De vader heeft ingestemd met het verzochte. Hij vindt het belangrijk dat alle partijen vanaf nu op dezelfde lijn zitten en de terugplaatsing goed verloopt.
De pleegouders hebben ingestemd met het verzochte. Ze willen zich neutraal opstellen ten behoeve van de kinderen. De kinderen hebben veel aandacht nodig en het is van belang dat er toezicht blijft. Ook is het van belang dat er aandacht is voor de band die de afgelopen 3,5 jaar is opgebouwd tussen de pleegouders en de kinderen.

Beoordeling

De kinderrechter is, gelet op hetgeen uit het dossier en ter zitting naar voren is gekomen, van oordeel dat de in artikel 1:255, eerste lid, van het Burgerlijk Wetboek genoemde gronden voor ondertoezichtstelling nog aanwezig zijn en dat het noodzakelijk is de ondertoezichtstelling te verlengen als verzocht.
De concrete bedreigingen in de ontwikkeling van [minderjarige 1] en [minderjarige 2] bestaan uit het hierna volgende. De kinderen hebben in het verleden veel instabiliteit, onveiligheid en meerdere wisselingen van woonplek meegemaakt. Beide kinderen hebben behoeften aan structuur, duidelijkheid en voorspelbaarheid en vragen veel om bevestiging.
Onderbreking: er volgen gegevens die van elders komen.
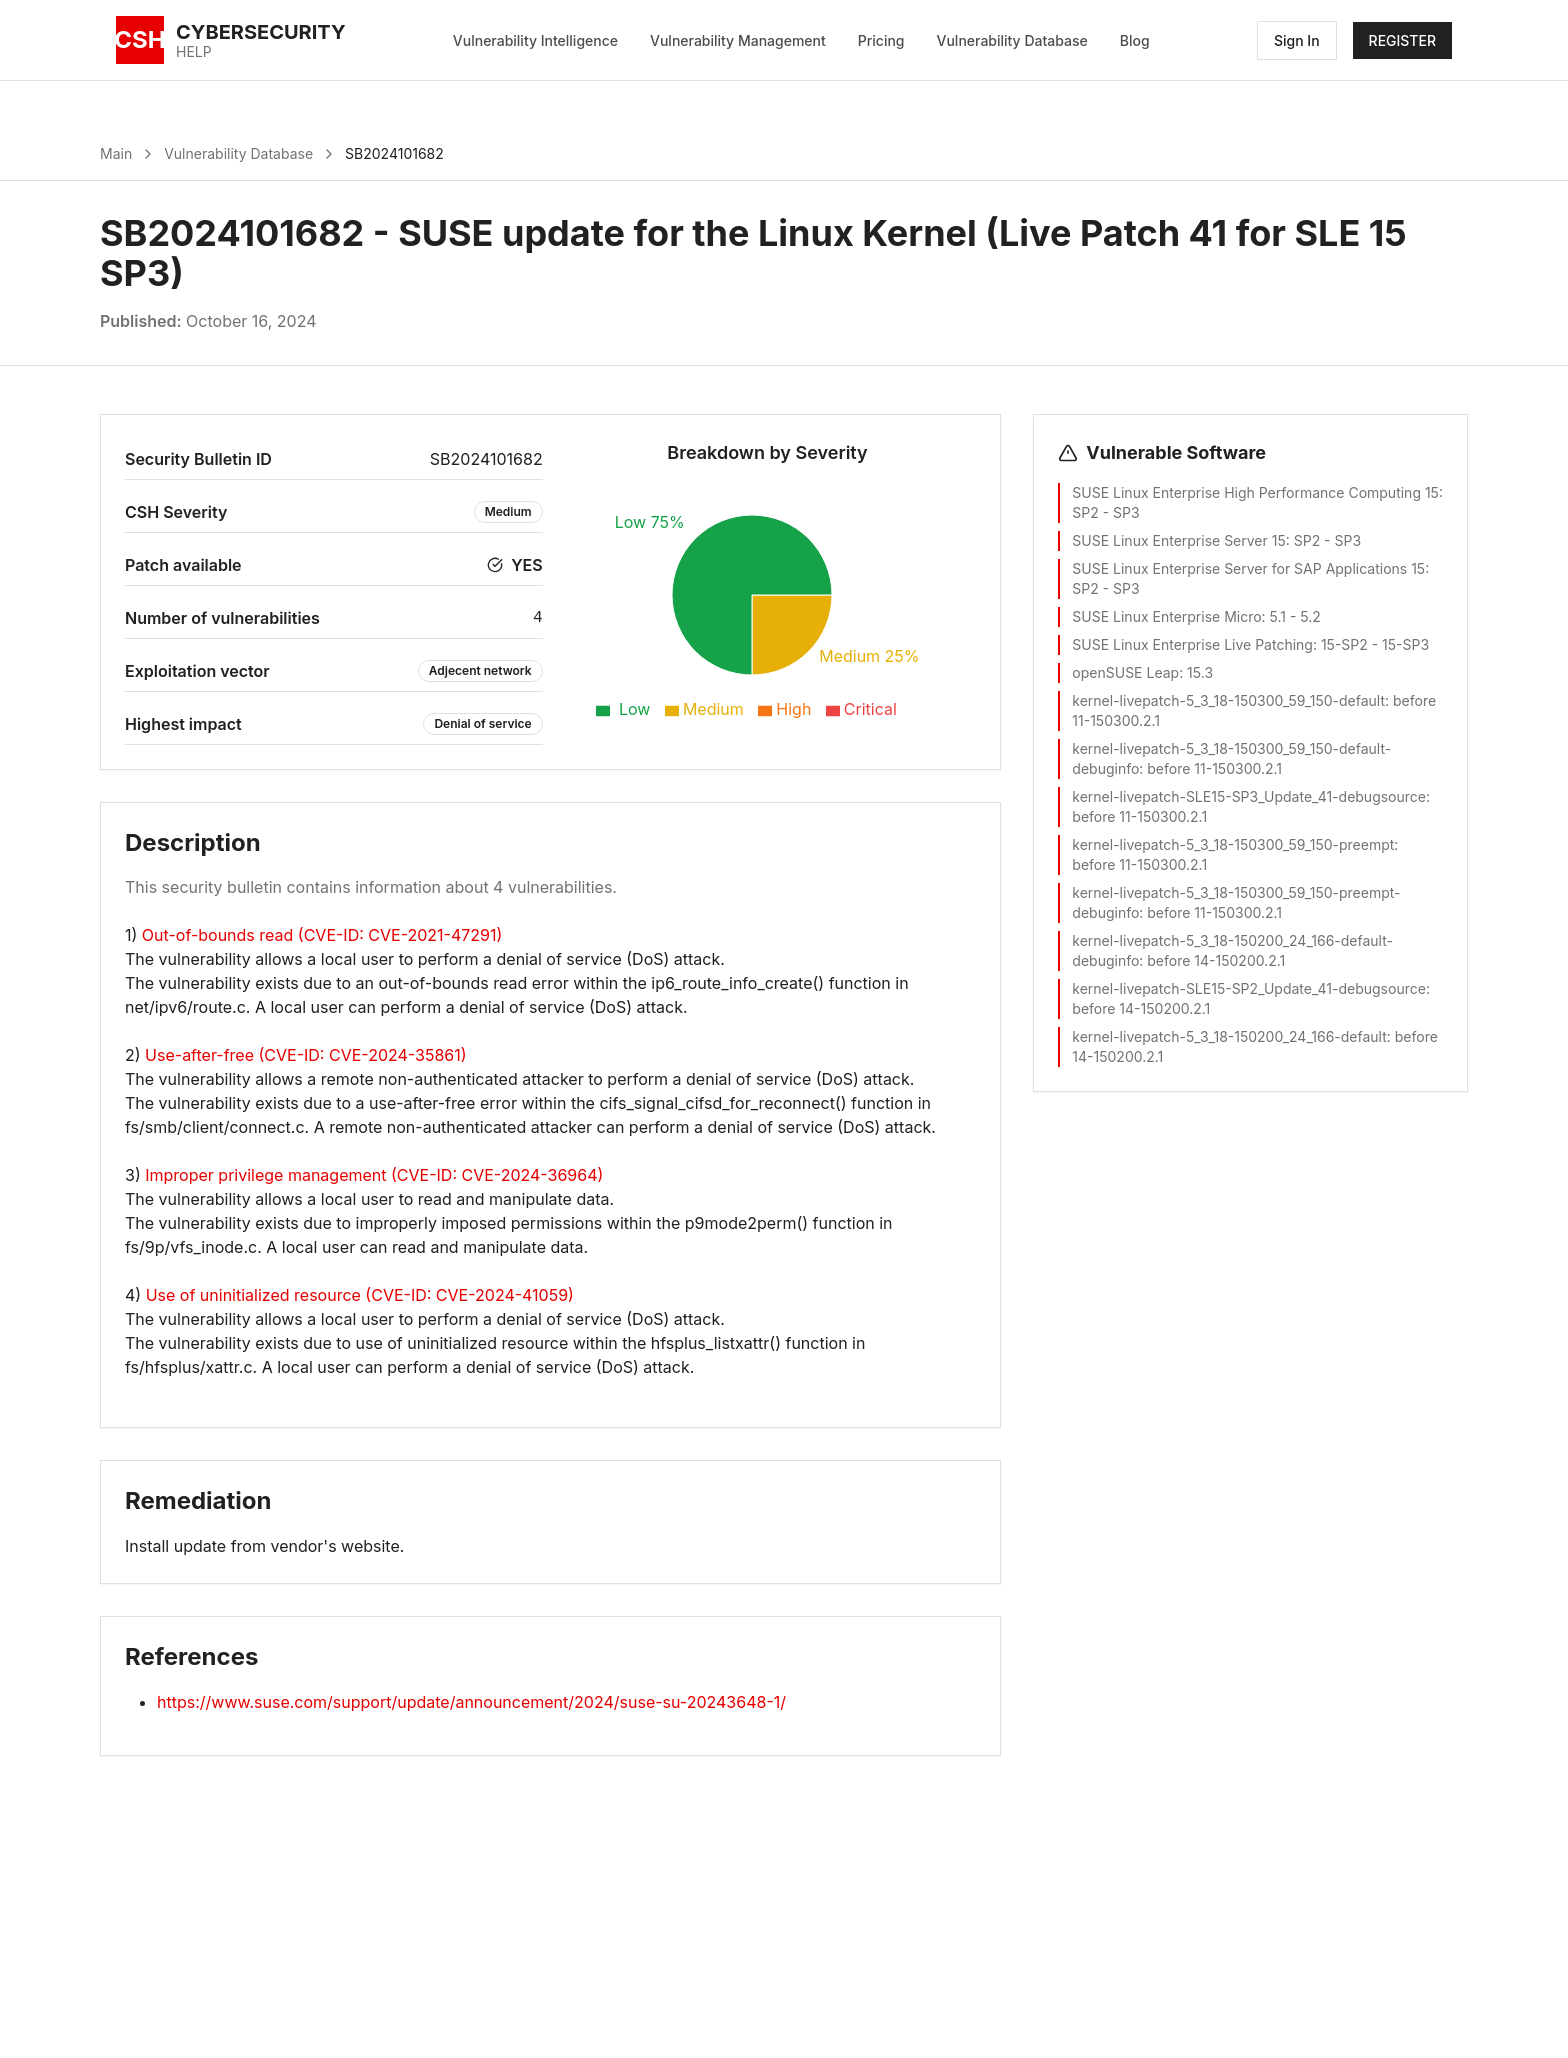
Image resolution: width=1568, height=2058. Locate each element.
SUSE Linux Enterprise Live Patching (1192, 644)
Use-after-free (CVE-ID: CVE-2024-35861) (305, 1055)
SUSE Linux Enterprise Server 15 (1178, 540)
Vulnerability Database (1012, 40)
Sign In (1297, 40)
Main (116, 153)
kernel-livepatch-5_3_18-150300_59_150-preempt (1233, 844)
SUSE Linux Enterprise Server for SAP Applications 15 (1248, 568)
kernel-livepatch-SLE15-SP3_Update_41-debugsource (1249, 796)
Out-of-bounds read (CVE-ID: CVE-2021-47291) (322, 935)
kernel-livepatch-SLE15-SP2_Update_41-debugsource (1249, 988)
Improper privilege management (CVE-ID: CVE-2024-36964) (374, 1175)
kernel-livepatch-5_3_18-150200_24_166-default (1229, 1036)
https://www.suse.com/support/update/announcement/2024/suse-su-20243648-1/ (471, 1702)
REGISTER (1402, 40)
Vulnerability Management (738, 40)
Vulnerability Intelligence (535, 40)
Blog (1135, 40)
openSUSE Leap (1125, 672)
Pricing (881, 40)
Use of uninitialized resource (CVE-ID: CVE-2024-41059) (360, 1295)
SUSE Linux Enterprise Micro (1166, 616)
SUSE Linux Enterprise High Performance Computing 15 (1255, 492)
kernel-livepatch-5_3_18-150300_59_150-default (1228, 700)
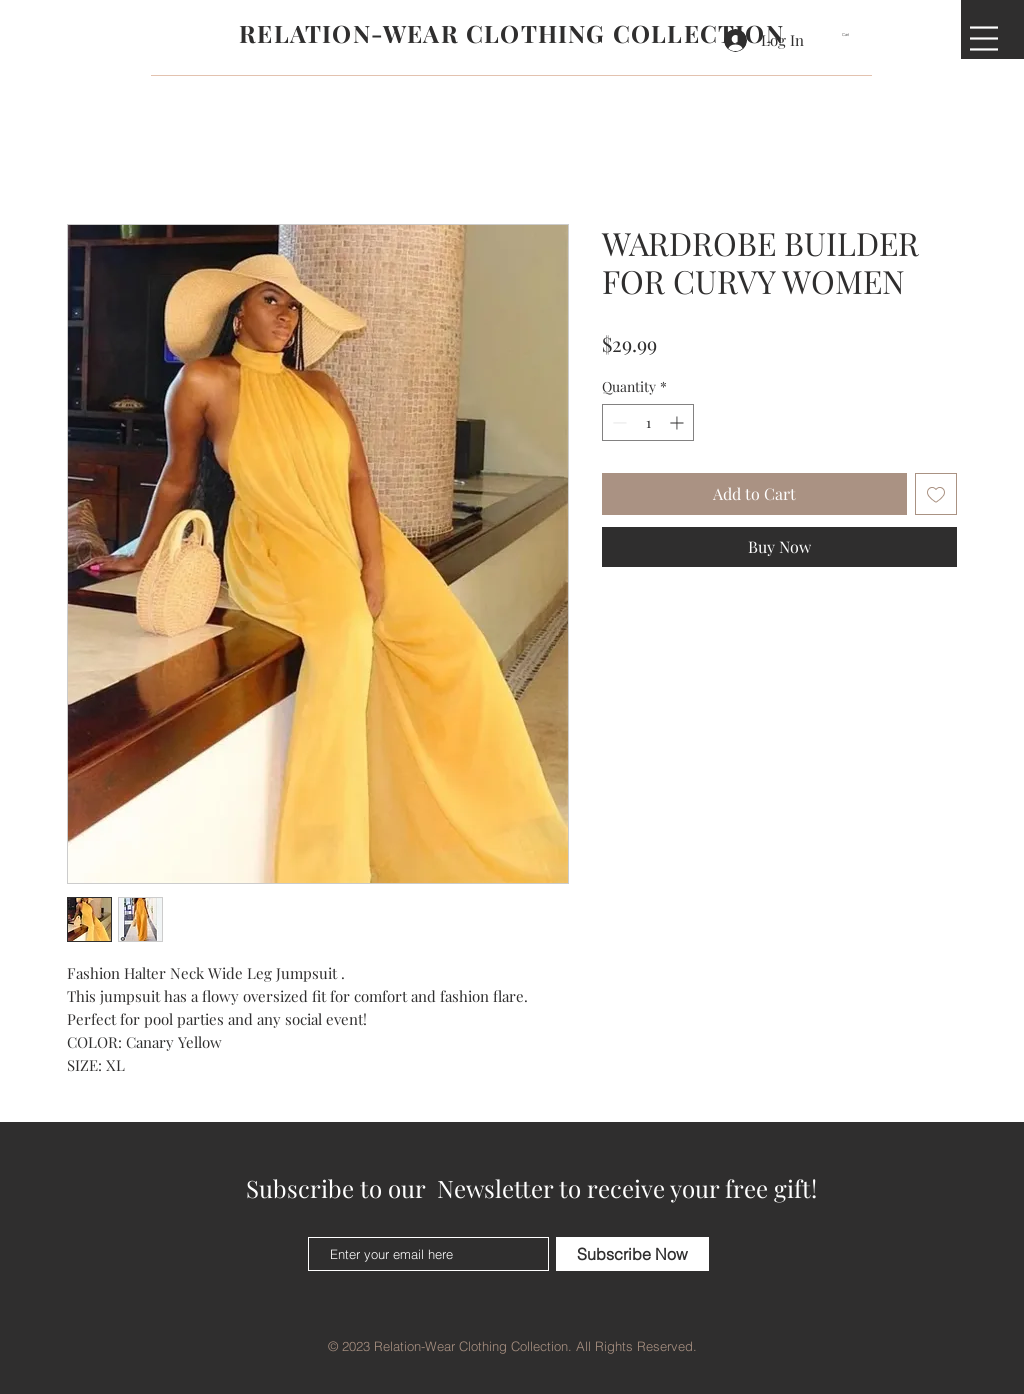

Dankzij het pleeggezin hebben ze een stabiele en veilige basis gekregen, waardoor ze tot rust zijn gekomen, hun klachten zijn afgenomen en ze zich positief ontwikkelen. De moeder heeft hard aan zichzelf gewerkt en de behandeling voor haar trauma en problematiek succesvol afgerond. Ze accepteert de hulpverlening, is betrokken en kan zich verplaatsen in wat de kinderen van haar nodig hebben. Uit het onderzoek van Familly Supporters blijkt dat de moeder in staat is om voor de kinderen te kunnen zorgen en de komende periode zal er worden gewerkt aan de terugkeer van de kinderen naar de moeder. De kinderrechter acht verlenging van de ondertoezichtstelling noodzakelijk om zicht te kunnen blijven houden op de ontwikkeling van [minderjarige 1] en [minderjarige 2] en de terugplaatsing te begeleiden.
Voorts is de kinderrechter van oordeel dat de in artikel 1:265b, eerste lid, van het Burgerlijk Wetboek genoemde gronden voor een machtiging tot uithuisplaatsing nog aanwezig zijn.
Daarbij overweegt de kinderrechter dat, mede gelet op het voorgaande, er de komende periode zal worden gewerkt aan terugplaatsing van [minderjarige 1] en [minderjarige 2] bij de moeder. Het is van belang dat er eerst een terugplaatsingsplan wordt gemaakt, waarbij ook aandacht is voor de band die de kinderen hebben opgebouwd met de pleegouders en de rol die de pleegouders zullen blijven spelen in het leven van de kinderen. Om de terugplaatsing de komende periode geleidelijk te laten verlopen zal de kinderrechter de machtiging tot uithuisplaatsing verlengen zoals verzocht.
Daarom zal als volgt worden beslist.

Beslissing

De kinderrechter:
verlengt de ondertoezichtstelling van [minderjarige 1] en [minderjarige 2] van 18 maart 2021 tot 4 februari 2022 met behoud van de Stichting Jeugdbescherming west Haaglanden als gecertificeerde instelling die belast is met de uitvoering van de ondertoezichtstelling;
en
verlengt de aan Stichting Jeugdbescherming west Haaglanden verleende machtiging [minderjarige 1] en [minderjarige 2] gedurende dag en nacht uit huis te plaatsen in een voorziening voor pleegzorg van 18 maart 2021 tot 4 augustus 2021,
verklaart deze beslissing uitvoerbaar bij voorraad.
Deze beschikking is mondeling gegeven en in het openbaar uitgesproken op 16 maart 2021 door mr. A.J. Japenga, kinderrechter, in tegenwoordigheid van E.D.C. Donker Ladrón de Guevara als griffier.
De schriftelijke uitwerking van deze beschikking is vastgesteld op 24 maart 2021.
Hoger beroep tegen deze beschikking kan worden ingesteld:
- door de verzoeker en de belanghebbende(n) aan wie een afschrift van de beschikking is verstrekt of verzonden, binnen drie maanden na de dag van de uitspraak,
- door andere belanghebbenden binnen drie maanden na de betekening daarvan of nadat de beschikking aan hen op een andere wijze bekend is geworden.
Het hoger beroep moet, door tussenkomst van een advocaat, worden ingediend bij de griffie van
het gerechtshof Den Haag.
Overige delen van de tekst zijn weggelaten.